Amazing Grace

Words by John Newton, 1779; tune "New Britain," 1835

Even after his conversion, John Newton continued a few years in the slave trade. Though it began to occur to him that slaves should be treated humanely, "during the time I was engaged in the slave trade, I never had the least scruple to its lawfulness." How did otherwise conscientious religious people of the mid-1700s rationalize slavery? What lines refer to his later change of heart? Blind-see; lost-found.

What does "wretch" mean? Vile, miserable person. What did it mean to John Newton? Do you have be a slave trader to have these feelings of guilt? When have you felt like a wretch?

What does "grace" mean? Unmerited favor. What makes grace "amazing"? When have you experienced good that you didn't think you deserved? How did that make you feel?

How does the message of the song build from verse to verse? Wretched-ness–redemption–rejoicing.

Why does this song remain one of the most popular hymns ever? Where have you heard it? What allows this song to cross religious boundaries? What are your favorite lines? Why?


"Amazing Grace" performed by St. John's Episcopal Cathedral Choir on America the Golden Dream: Favorite Songs About America, Delos, © 1996. Available on iTunes and on Spotify.

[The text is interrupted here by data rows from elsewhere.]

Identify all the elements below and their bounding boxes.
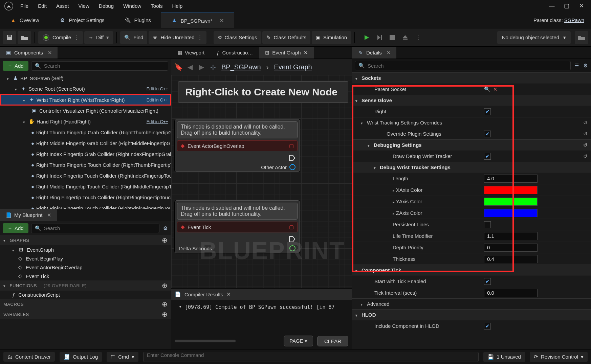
my-blueprint-tab[interactable]: 📘 My Blueprint ✕ (0, 209, 57, 221)
console-input[interactable] (143, 352, 479, 362)
number-input[interactable]: 0.0 (484, 289, 538, 297)
stop-button[interactable] (387, 32, 398, 43)
eject-button[interactable] (399, 32, 411, 43)
step-button[interactable] (374, 32, 385, 43)
reset-icon[interactable]: ↺ (583, 120, 588, 126)
clear-button[interactable]: CLEAR (317, 336, 348, 346)
add-blueprint-button[interactable]: ＋Add (3, 223, 28, 233)
checkbox[interactable] (484, 221, 491, 228)
reset-icon[interactable]: ↺ (583, 153, 588, 159)
checkbox[interactable]: ✔ (484, 108, 491, 115)
edit-cpp-link[interactable]: Edit in C++ (147, 86, 168, 91)
event-beginplay[interactable]: ◇Event BeginPlay (0, 254, 171, 263)
checkbox[interactable]: ✔ (484, 278, 491, 285)
crumb-graph[interactable]: Event Graph (274, 63, 312, 71)
component-row[interactable]: ●Right Thumb Fingertip Touch Collider (R… (0, 159, 171, 170)
menu-view[interactable]: View (74, 3, 94, 9)
add-component-button[interactable]: ＋Add (3, 61, 28, 71)
component-row[interactable]: ●Right Middle Fingertip Touch Collider (… (0, 181, 171, 192)
window-close-button[interactable]: ✕ (574, 2, 589, 9)
add-icon[interactable]: ⊕ (162, 310, 168, 318)
menu-window[interactable]: Window (118, 3, 146, 9)
add-icon[interactable]: ⊕ (162, 281, 168, 290)
save-button[interactable] (3, 31, 16, 44)
close-icon[interactable]: ✕ (387, 50, 391, 56)
tab-plugins[interactable]: 🔌 Plugins (115, 12, 161, 28)
locate-button[interactable] (575, 31, 588, 44)
edit-cpp-link[interactable]: Edit in C++ (147, 97, 168, 103)
bookmark-icon[interactable]: 🔖 (175, 64, 181, 70)
diff-button[interactable]: ↔ Diff ▾ (84, 31, 113, 44)
node-actorbeginoverlap[interactable]: This node is disabled and will not be ca… (175, 119, 300, 172)
cat-component-tick[interactable]: Component Tick (352, 265, 591, 275)
checkbox[interactable]: ✔ (484, 153, 491, 160)
filter-icon[interactable]: ☰ (573, 63, 579, 69)
play-button[interactable] (361, 32, 372, 43)
dropdown-icon[interactable]: ⋮ (74, 35, 79, 41)
tab-project-settings[interactable]: ⚙ Project Settings (49, 12, 115, 28)
history-back-icon[interactable]: ◀ (187, 64, 193, 70)
tab-bp-sgpawn[interactable]: ♟ BP_SGPawn* ✕ (161, 12, 234, 28)
component-row[interactable]: ✋Hand Right (HandRight)Edit in C++ (0, 116, 171, 127)
simulation-button[interactable]: ▣ Simulation (312, 31, 351, 44)
compile-button[interactable]: Compile ⋮ (38, 31, 83, 44)
cat-dwts[interactable]: Debug Wrist Tracker Settings (352, 162, 591, 173)
component-row[interactable]: ✦Scene Root (SceneRoot)Edit in C++ (0, 84, 171, 94)
tab-event-graph[interactable]: ⊞Event Graph✕ (259, 47, 314, 59)
tab-viewport[interactable]: ▦Viewport (171, 47, 211, 59)
unsaved-button[interactable]: 💾1 Unsaved (483, 352, 525, 362)
cat-hlod[interactable]: HLOD (352, 309, 591, 320)
component-row[interactable]: ●Right Index Fingertip Grab Collider (Ri… (0, 149, 171, 159)
component-row[interactable]: ●Right Middle Fingertip Grab Collider (R… (0, 138, 171, 149)
revision-control-button[interactable]: ⟳Revision Control ▾ (530, 352, 588, 362)
page-button[interactable]: PAGE ▾ (284, 336, 313, 346)
number-input[interactable]: 0.4 (484, 255, 538, 263)
details-search-input[interactable] (368, 63, 567, 69)
play-options-button[interactable]: ⋮ (412, 32, 424, 43)
component-row[interactable]: ▣Controller Visualizer Right (Controller… (0, 105, 171, 116)
components-search[interactable]: 🔍 (31, 61, 168, 71)
color-input[interactable] (484, 209, 538, 217)
tab-construction[interactable]: ƒConstructio… (211, 47, 259, 59)
menu-debug[interactable]: Debug (94, 3, 118, 9)
section-graphs[interactable]: GRAPHS⊕ (0, 235, 171, 245)
component-row[interactable]: ♟BP_SGPawn (Self) (0, 73, 171, 84)
close-icon[interactable]: ✕ (226, 291, 231, 297)
debug-object-select[interactable]: No debug object selected ▾ (497, 31, 571, 44)
component-row[interactable]: ●Right Ring Fingertip Touch Collider (Ri… (0, 192, 171, 203)
socket-browse-icon[interactable]: 🔍 (484, 86, 490, 92)
details-search[interactable]: 🔍 (355, 61, 571, 70)
cat-tick-advanced[interactable]: Advanced (352, 298, 591, 309)
cat-debugging-settings[interactable]: Debugging Settings↺ (352, 139, 591, 150)
graph-canvas[interactable]: Right-Click to Create New Node This node… (171, 75, 352, 288)
class-defaults-button[interactable]: ✎ Class Defaults (262, 31, 310, 44)
output-log-button[interactable]: 🧾Output Log (60, 352, 102, 362)
object-pin-icon[interactable] (289, 164, 296, 170)
settings-icon[interactable]: ⚙ (582, 63, 588, 69)
window-maximize-button[interactable]: ▢ (559, 2, 574, 9)
dropdown-icon[interactable]: ⋮ (197, 35, 202, 41)
close-icon[interactable]: ✕ (304, 50, 308, 56)
checkbox[interactable]: ✔ (484, 323, 491, 329)
hide-unrelated-button[interactable]: 👁 Hide Unrelated ⋮ (149, 31, 206, 44)
menu-tools[interactable]: Tools (146, 3, 167, 9)
menu-asset[interactable]: Asset (51, 3, 74, 9)
section-variables[interactable]: VARIABLES⊕ (0, 309, 171, 319)
blueprint-search-input[interactable] (44, 225, 156, 231)
settings-icon[interactable]: ⚙ (162, 225, 168, 231)
component-row[interactable]: ●Right Pinky Fingertip Touch Collider (R… (0, 203, 171, 209)
cat-senseglove[interactable]: Sense Glove (352, 95, 591, 106)
components-tab[interactable]: ▣ Components ✕ (0, 47, 58, 59)
tab-close-button[interactable]: ✕ (220, 18, 224, 24)
component-row[interactable]: ●Right Index Fingertip Touch Collider (R… (0, 170, 171, 181)
class-settings-button[interactable]: ⚙ Class Settings (214, 31, 261, 44)
window-minimize-button[interactable]: — (544, 3, 559, 9)
event-actorbeginoverlap[interactable]: ◇Event ActorBeginOverlap (0, 263, 171, 272)
section-functions[interactable]: FUNCTIONS (29 OVERRIDABLE)⊕ (0, 280, 171, 291)
menu-file[interactable]: File (16, 3, 33, 9)
number-input[interactable]: 4.0 (484, 175, 538, 183)
clear-icon[interactable]: ✕ (492, 86, 498, 92)
edit-cpp-link[interactable]: Edit in C++ (147, 119, 168, 124)
cmd-button[interactable]: ⬚Cmd ▾ (107, 352, 138, 362)
hierarchy-icon[interactable]: ⊹ (210, 64, 216, 70)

This is a simple performance with choir singing a capella in unison and harmony.

View the music and lyrics for "Amazing Grace."

View the first published score.

Contemporary portrait of John Newton, artist unknown.
Contemporary portrait of Reverend John Newton, artist unknown.

In March of 1748, John Newton, captain of a slave ship, chanced upon a fifteenth-century book Imitation of Christ by Thomas Kempis. During this voyage a storm arose, shattering the ship. Newton survived, after drifting for four weeks, and remembered what he had read. He marked that voyage as his conversion to Christianity. Although he continued for six years in the slave trade ("during the time I was engaged in the slave trade, I never had the least scruple to its lawfulness"), it gradually occurred to him that slaves were also made in God's image, and he began regular prayer and preaching to them. After leaving the slave trade, Newton began many years of self-education, resulting in his Anglican Church ordination. Eventually, he testified to the atrocities of the slave trade, which helped lead to the 1807-08 acts of Parliament making it illegal to transport slaves in or out of British territories.

In the 1760s, during the early years of his ministry at Olney, Buckinghamshire, he wrote the text of this hymn. It was first published in Olney Hymns in 1779 by Newton and his friend, the poet William Cowper. This collection included 348 hymns intended for the congregation's mid-week prayer services. The now familiar tune is the folk melody "New Britain," which was first linked with this text in William Walker's 1835 song collection, Southern Harmony.

Newton's epitaph reads:

Once an infidel and libertine.
A servant of slaves in Africa:
Was by the rich mercy of our Lord and Saviour,
Jesus Christ,
Preserved, restored, pardoned.
And appointed to preach the Faith
He had long laboured to destroy.
Near sixteen years at Olney.

"New Britain," the tune we associate with "Amazing Grace," wasn't used until it was first published in America in 1835. The text is still sung to other tunes including "Auld Lang Syne." Together, sing "Amazing Grace" to "Auld Lang Syne." How well do the lyrics suit this tune? Now sing it to the usual tune of "New Britain." What do these two tunes have in common? Number of beats per line. Which do you prefer?

Interview someone regarding their memories and feelings about this hymn.